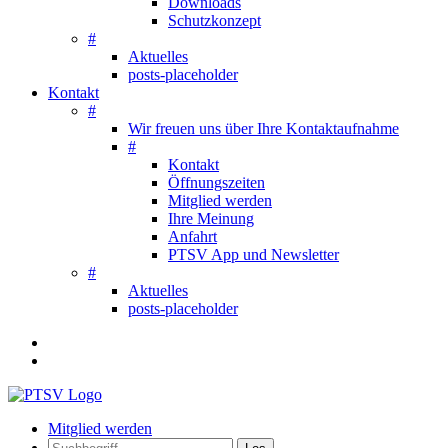
Downloads
Schutzkonzept
#
Aktuelles
posts-placeholder
Kontakt
#
Wir freuen uns über Ihre Kontaktaufnahme
#
Kontakt
Öffnungszeiten
Mitglied werden
Ihre Meinung
Anfahrt
PTSV App und Newsletter
#
Aktuelles
posts-placeholder
Mitglied werden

■ ■ ■ ■ ■

To do: Return exactly the lines from the one containing "Schutzkonzept" to the last line of the data, and nothing more.

Finished task:
Schutzkonzept
#
Aktuelles
posts-placeholder
Kontakt
#
Wir freuen uns über Ihre Kontaktaufnahme
#
Kontakt
Öffnungszeiten
Mitglied werden
Ihre Meinung
Anfahrt
PTSV App und Newsletter
#
Aktuelles
posts-placeholder
Mitglied werden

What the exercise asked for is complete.